*PROBLEM TO SOLVE*
Before you return the entries below, strip out the pictures and keep all else exact.

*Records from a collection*
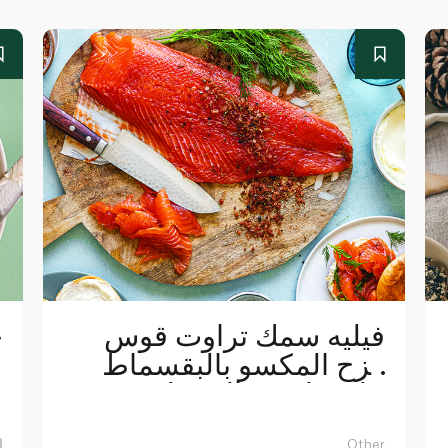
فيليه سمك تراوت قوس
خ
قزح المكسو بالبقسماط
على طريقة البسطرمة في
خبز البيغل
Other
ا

*TASK SOLUTION*
فيليه سمك تراوت قوس
خ
قزح المكسو بالبقسماط
على طريقة البسطرمة في
خبز البيغل
Other
ا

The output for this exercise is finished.